More about this epigram
All of these epigrams survive in the transcript of John Syme of Ryedale, a distributor of stamps, and one of Burns’s friends.
The third and seventh epigrams can be dated to 1794, and the sixth is most likely from the same year.
The subject of the first piece is not known, although it could be William Copland of Collieston, who was mentioned in the second Election Ballad.
The description of Miss E. I – best fits Elizabeth Inglis the daughter of a local minister William Inglis, whose sermons Burns enjoyed hearing.
The loyal Natives were formed in January 1793 and were among the more reactionary of the Dumfries citizenry. They unwisely produced verses lampooning Burns and other radicals, which provoked a stinging attack from the Bard.

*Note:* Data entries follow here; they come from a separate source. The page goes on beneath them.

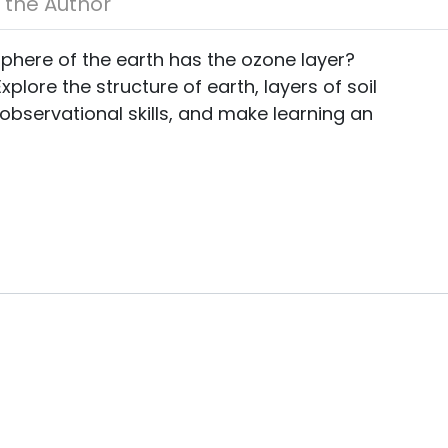
About the Author
sphere of the earth has the ozone layer?
plore the structure of earth, layers of soil
observational skills, and make learning an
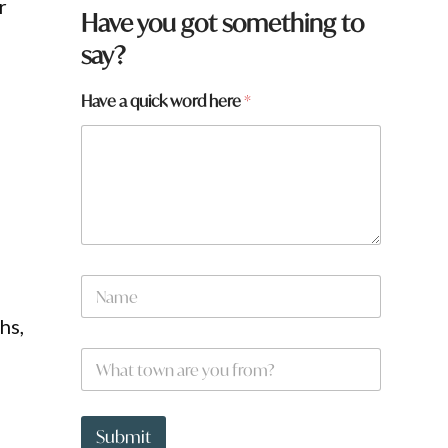
r
Have you got something to
say?
Have a quick word here
*
,
t
N
o
a
w
m
hs,
n
e
f
W
*
r
h
o
a
m
t
?
t
Submit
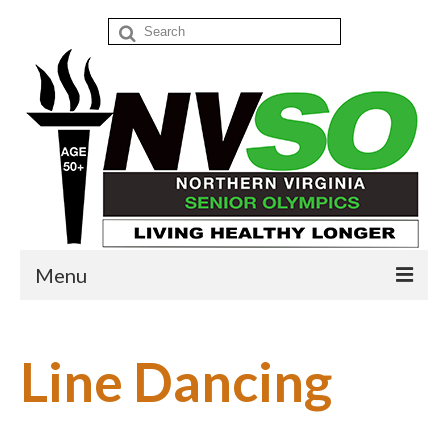
Search
for:
Menu
Home
Line Dancing
Events
Donate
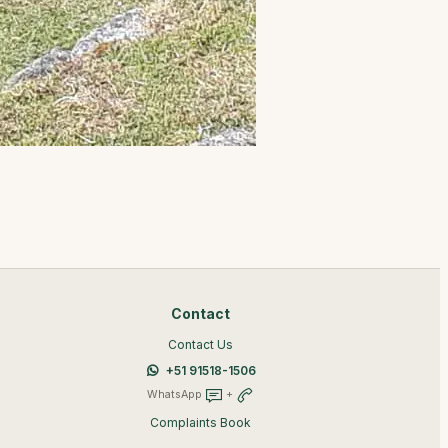
Contact
Contact Us
+51 91518-1506
WhatsApp
+
Complaints Book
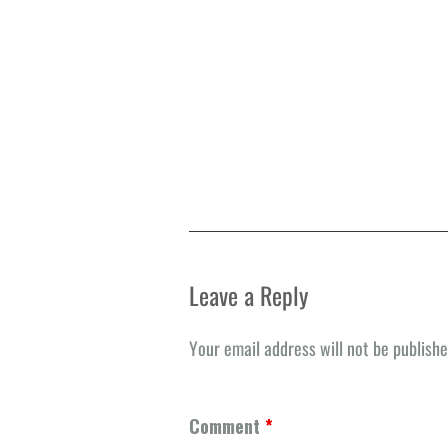
Leave a Reply
Your email address will not be publishe
Comment
*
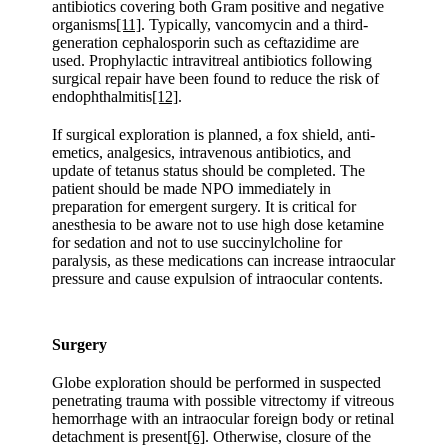
antibiotics covering both Gram positive and negative
organisms
[11]
. Typically, vancomycin and a third-
generation cephalosporin such as ceftazidime are
used. Prophylactic intravitreal antibiotics following
surgical repair have been found to reduce the risk of
endophthalmitis
[12]
.
If surgical exploration is planned, a fox shield, anti-
emetics, analgesics, intravenous antibiotics, and
update of tetanus status should be completed. The
patient should be made NPO immediately in
preparation for emergent surgery. It is critical for
anesthesia to be aware not to use high dose ketamine
for sedation and not to use succinylcholine for
paralysis, as these medications can increase intraocular
pressure and cause expulsion of intraocular contents.
Surgery
Globe exploration should be performed in suspected
penetrating trauma with possible vitrectomy if vitreous
hemorrhage with an intraocular foreign body or retinal
detachment is present
[6]
. Otherwise, closure of the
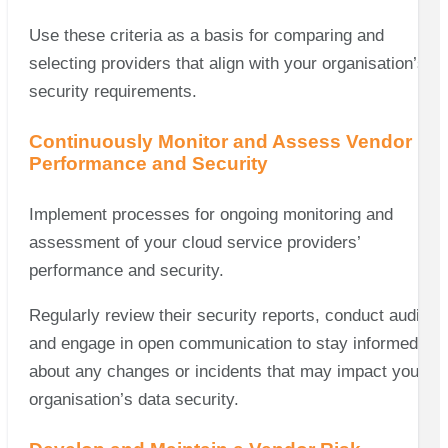
Use these criteria as a basis for comparing and
selecting providers that align with your organisation’s
security requirements.
Continuously Monitor and Assess Vendor
Performance and Security
Implement processes for ongoing monitoring and
assessment of your cloud service providers’
performance and security.
Regularly review their security reports, conduct audits,
and engage in open communication to stay informed
about any changes or incidents that may impact your
organisation’s data security.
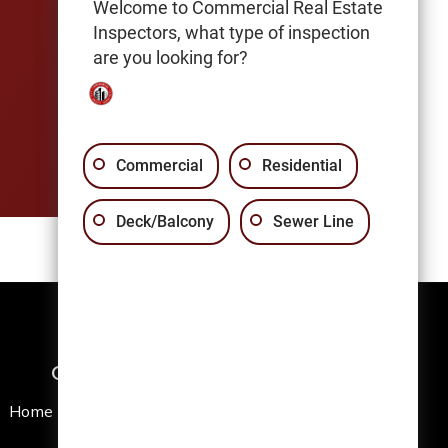
Welcome to Commercial Real Estate
Inspectors, what type of inspection
are you looking for?
Commercial
Residential
Deck/Balcony
Sewer Line
Quick Links
Home
News Articles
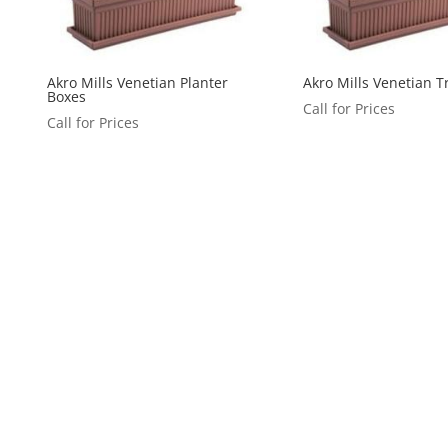
Akro Mills Venetian Planter
Akro Mills Venetian T
Boxes
Call for Prices
Call for Prices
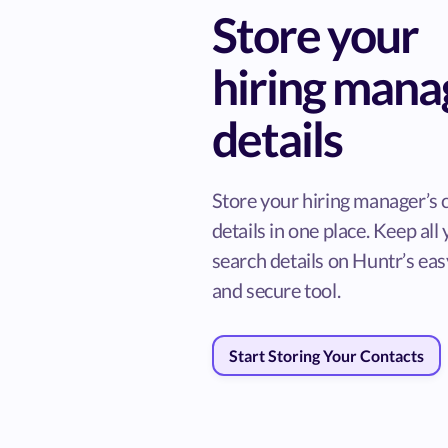
Store your
hiring mana
details
Store your hiring manager’s 
details in one place. Keep all
search details on Huntr’s ea
and secure tool.
Start Storing Your Contacts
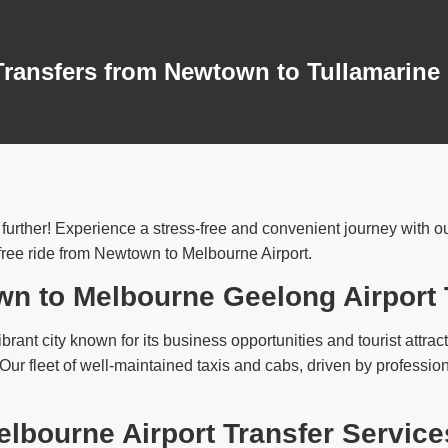
Transfers from Newtown to Tullamarine
rther! Experience a stress-free and convenient journey with our 
free ride from Newtown to Melbourne Airport.
wn to Melbourne Geelong Airport 
brant city known for its business opportunities and tourist attract
. Our fleet of well-maintained taxis and cabs, driven by profess
bourne Airport Transfer Service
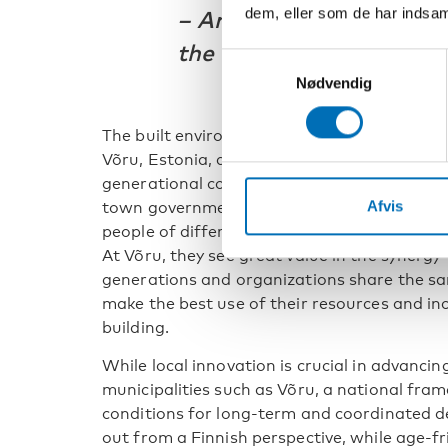
dem, eller som de har indsaml
–
Antti Rehunen, Senior 
the Finnish Environment
Samtykkevalg
Nødvendig
The built environment also plays an important
Võru, Estonia, age-friendly development ha
generational community center. Tiina Hall
Afvis
town government, describes the center as 
people of different ages can connect, partic
At Võru, they see great value in the synerg
generations and organizations share the sam
make the best use of their resources and in
building.
While local innovation is crucial in advanci
municipalities such as Võru, a national fram
conditions for long-term and coordinated d
out from a Finnish perspective, while age-fr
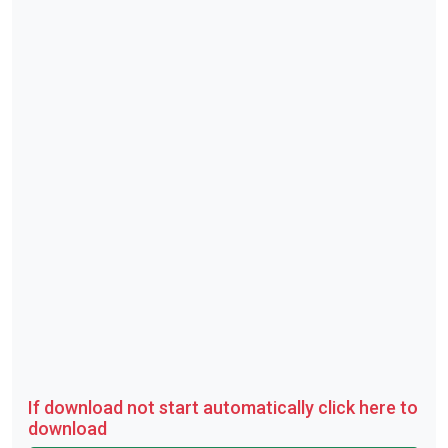
If download not start automatically click here to
download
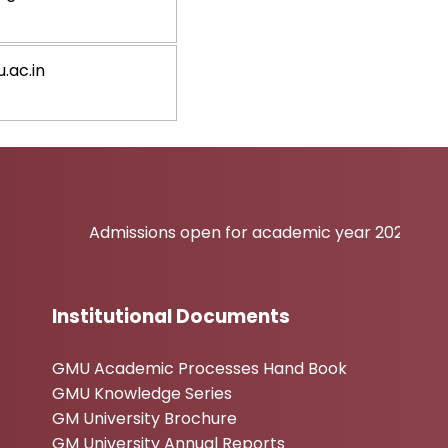
.ac.in
Admissions open for academic year 2026-27
Institutional Documents
GMU Academic Processes Hand Book
GMU Knowledge Series
GM University Brochure
GM University Annual Reports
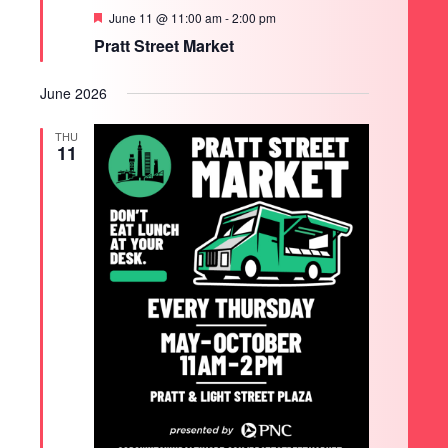
Featured
June 11 @ 11:00 am
-
2:00 pm
Pratt Street Market
June 2026
THU
11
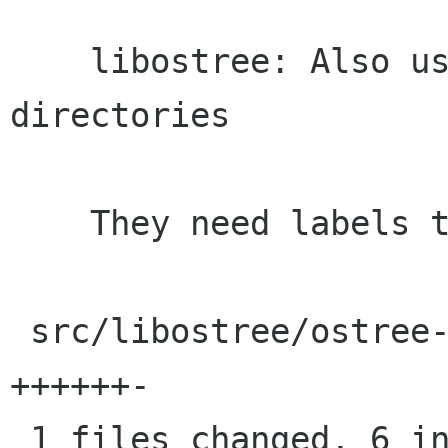
    libostree: Also use xattr callback for 
directories

    They need labels too, obviously.

 src/libostree/ostree-repo-commit.c |    7 
++++++-

 1 files changed, 6 insertions(+), 1 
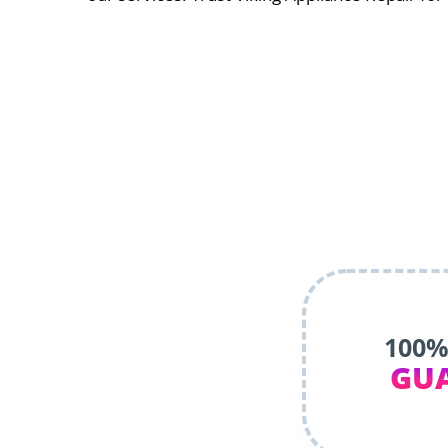
100%
GU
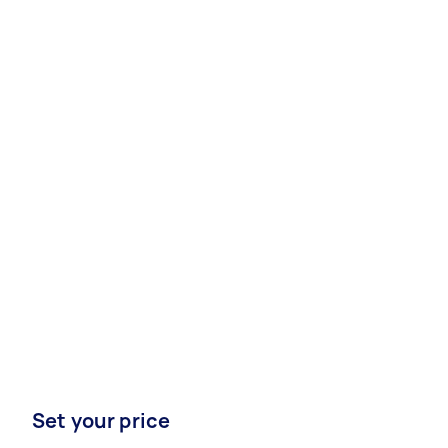
Set your price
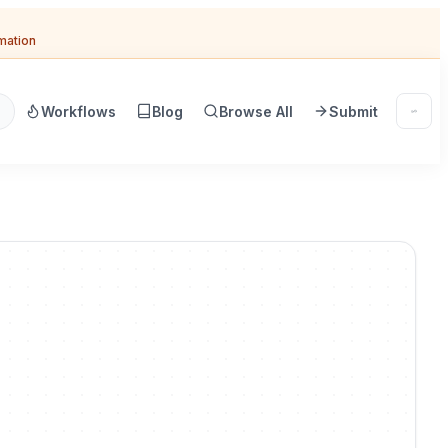
omation
Workflows
Blog
Browse All
Submit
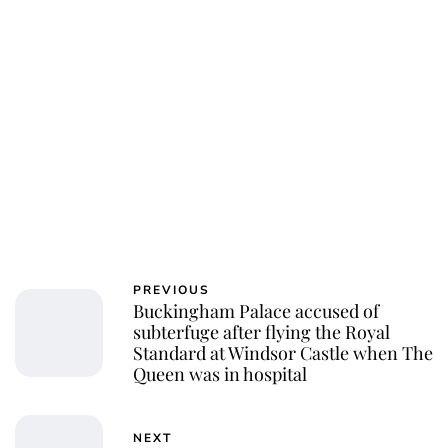
PREVIOUS
Buckingham Palace accused of
subterfuge after flying the Royal
Standard at Windsor Castle when The
Queen was in hospital
NEXT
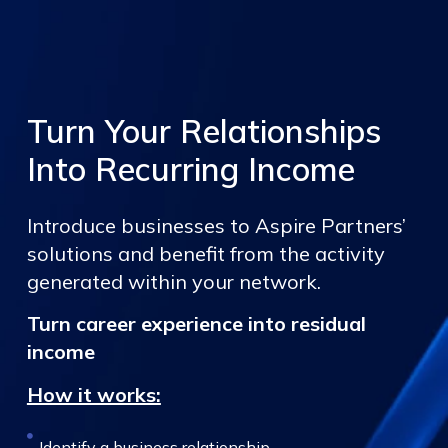
Turn Your Relationships
Into Recurring Income
Introduce businesses to Aspire Partners’
solutions and benefit from the activity
generated within your network.
Turn career experience into residual
income
How it works:
Identify a business relationship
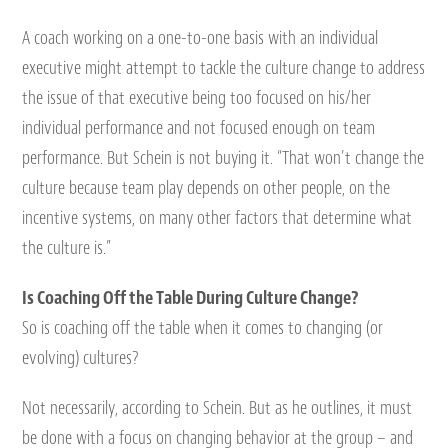
A coach working on a one-to-one basis with an individual
executive might attempt to tackle the culture change to address
the issue of that executive being too focused on his/her
individual performance and not focused enough on team
performance. But Schein is not buying it. “That won’t change the
culture because team play depends on other people, on the
incentive systems, on many other factors that determine what
the culture is.”
Is Coaching Off the Table During Culture Change?
So is coaching off the table when it comes to changing (or
evolving) cultures?
Not necessarily, according to Schein. But as he outlines, it must
be done with a focus on changing behavior at the group – and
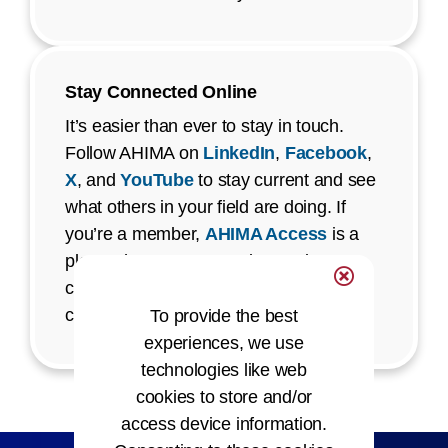
Stay Connected Online
It’s easier than ever to stay in touch.
Follow AHIMA on
LinkedIn
,
Facebook
,
X
, and
YouTube
to stay current and see
what others in your field are doing. If
you’re a member,
AHIMA Access
is a
place where you can ask questions,
connect with staff, and be part of
conversations that matter to you.
To provide the best
experiences, we use
technologies like web
cookies to store and/or
access device information.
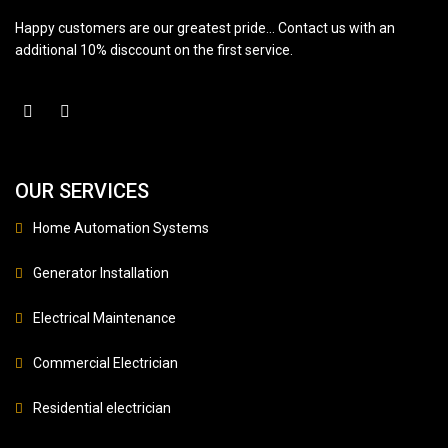
Happy customers are our greatest pride… Contact us with an
additional 10% disccount on the first service.
OUR SERVICES
Home Automation Systems
Generator Installation
Electrical Maintenance
Commercial Electrician
Residential electrician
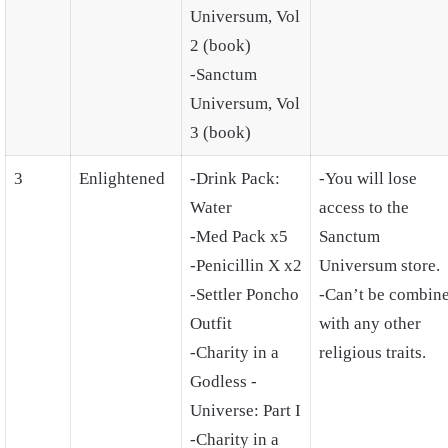
Universum, Vol
2 (book)
-Sanctum
Universum, Vol
3 (book)
3
Enlightened
-Drink Pack:
-You will lose
Water
access to the
-Med Pack x5
Sanctum
-Penicillin X x2
Universum store.
-Settler Poncho
-Can’t be combin
Outfit
with any other
-Charity in a
religious traits.
Godless -
Universe: Part I
-Charity in a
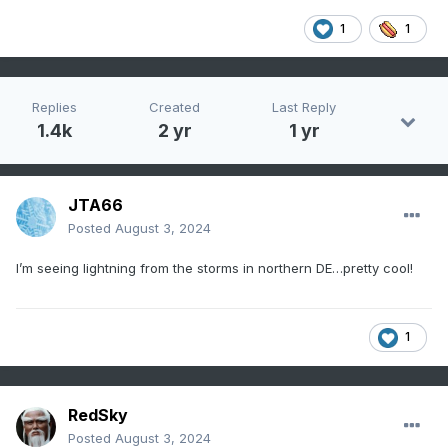
1
1
Replies
Created
Last Reply
1.4k
2 yr
1 yr
JTA66
Posted
August 3, 2024
I’m seeing lightning from the storms in northern DE…pretty cool!
1
RedSky
Posted
August 3, 2024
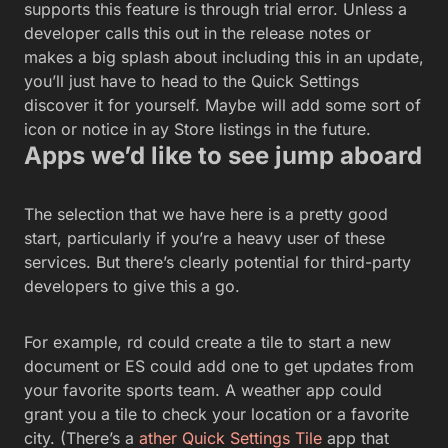
supports this feature is through trial error. Unless a
developer calls this out in the release notes or
makes a big splash about including this in an update,
you’ll just have to head to the Quick Settings
discover it for yourself. Maybe will add some sort of
icon or notice in ay Store listings in the future.
Apps we’d like to see jump aboard
The selection that we have here is a pretty good
start, particularly if you’re a heavy user of these
services. But there’s clearly potential for third-party
developers to give this a go.
For example, rd could create a tile to start a new
document or ES could add one to get updates from
your favorite sports team. A weather app could
grant you a tile to check your location or a favorite
city. (There’s a
ather Quick Settings Tile
app that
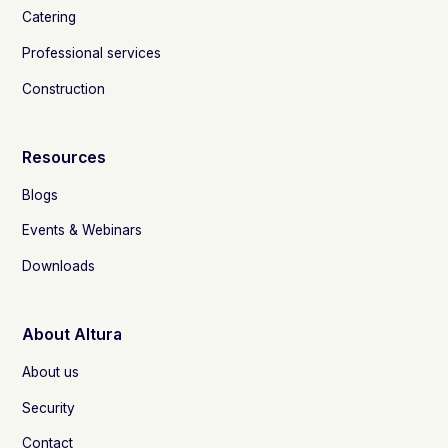
Catering
Professional services
Construction
Resources
Blogs
Events & Webinars
Downloads
About Altura
About us
Security
Contact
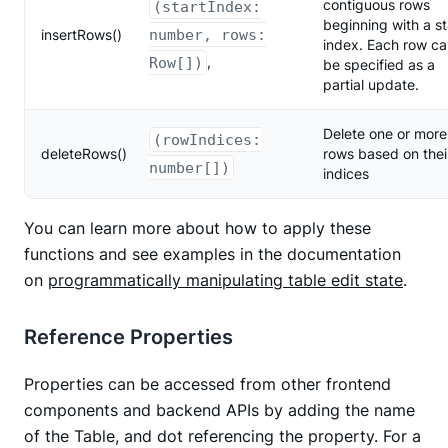
contiguous rows
(startIndex:
beginning with a st
insertRows()
number, rows:
index. Each row c
,
Row[])
be specified as a
partial update.
Delete one or more
(rowIndices:
deleteRows()
rows based on thei
number[])
indices
You can learn more about how to apply these
functions and see examples in the documentation
on
programmatically manipulating table edit state
.
Reference Properties
Properties can be accessed from other frontend
components and backend APIs by adding the name
of the Table, and dot referencing the property. For a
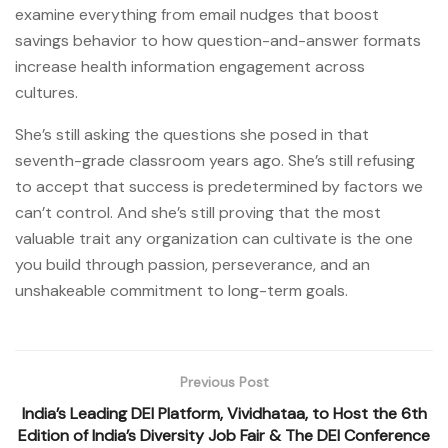
examine everything from email nudges that boost
savings behavior to how question-and-answer formats
increase health information engagement across
cultures.
She’s still asking the questions she posed in that
seventh-grade classroom years ago. She’s still refusing
to accept that success is predetermined by factors we
can’t control. And she’s still proving that the most
valuable trait any organization can cultivate is the one
you build through passion, perseverance, and an
unshakeable commitment to long-term goals.
Previous Post
India’s Leading DEI Platform, Vividhataa, to Host the 6th
Edition of India’s Diversity Job Fair & The DEI Conference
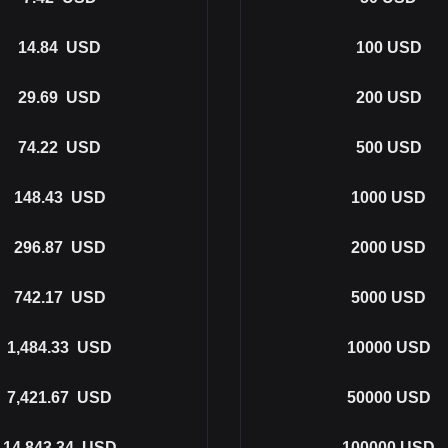
14.84
USD
100
USD
29.69
USD
200
USD
74.22
USD
500
USD
148.43
USD
1000
USD
296.87
USD
2000
USD
742.17
USD
5000
USD
1,484.33
USD
10000
USD
7,421.67
USD
50000
USD
14,843.34
USD
100000
USD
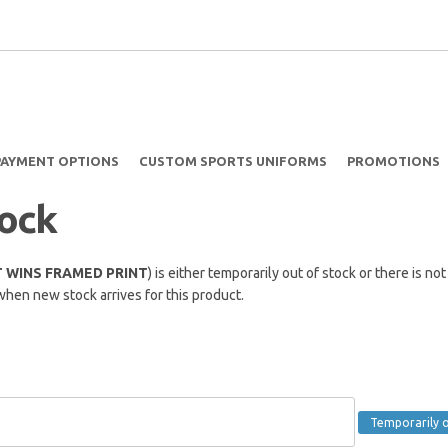
PAYMENT OPTIONS
CUSTOM SPORTS UNIFORMS
PROMOTIONS
tock
 WINS FRAMED PRINT
) is either temporarily out of stock or there is n
when new stock arrives for this product.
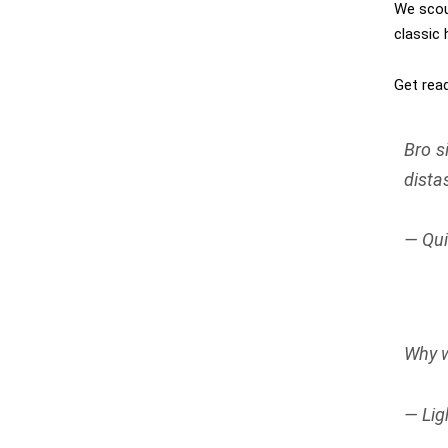
We scou
classic
Get read
Bro s
dista
— Qui
Why w
— Lig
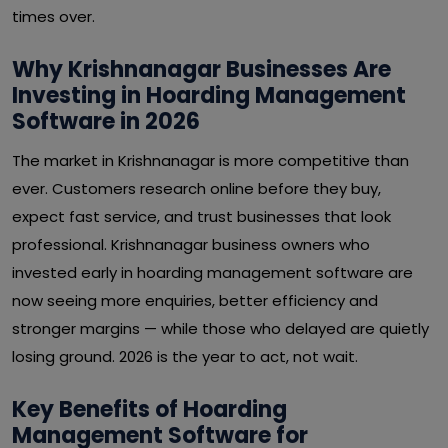
times over.
Why Krishnanagar Businesses Are
Investing in Hoarding Management
Software in 2026
The market in Krishnanagar is more competitive than
ever. Customers research online before they buy,
expect fast service, and trust businesses that look
professional. Krishnanagar business owners who
invested early in hoarding management software are
now seeing more enquiries, better efficiency and
stronger margins — while those who delayed are quietly
losing ground. 2026 is the year to act, not wait.
Key Benefits of Hoarding
Management Software for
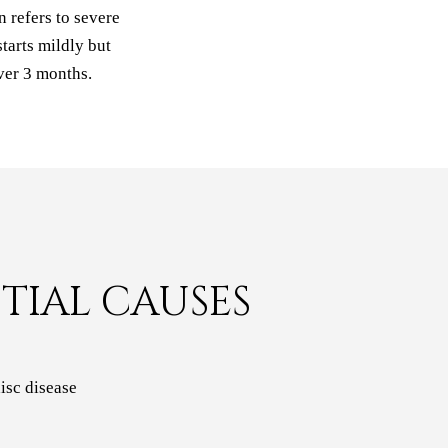
 refers to severe
tarts mildly but
ver 3 months.
TIAL CAUSES
isc disease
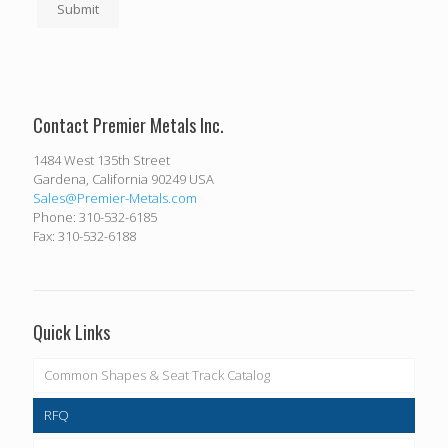
Submit
Contact Premier Metals Inc.
1484 West 135th Street
Gardena, California 90249 USA
Sales@Premier-Metals.com
Phone: 310-532-6185
Fax: 310-532-6188
Quick Links
Common Shapes & Seat Track Catalog
RFQ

The identity of Billy remains a mystery, but it is most likely to refer to one of two men: either Captain William Roddick whom Burns had already satirized in Epitaph on a noted Coxcomb, or William Graham of Mossknowe.
As the President of the Loyal Natives, Commissary Goldie provoked a heightened level of animosity from Burns.
Edmund Burke (1729-1797) was a prominent eighteenth-century politician, and Warren Hastings (1732-1818) was the governor of India who was tried, but acquitted, for maladministration in the country in 1795.
The final epigram refers to James Swan (b. 1751) who was elected a Baillie in Dumfries in 1794, and again in 1795. However, by October 1796 he ceased to be a magistrate and was voted off the council in 1797, thus proving Burns’s prophecy true.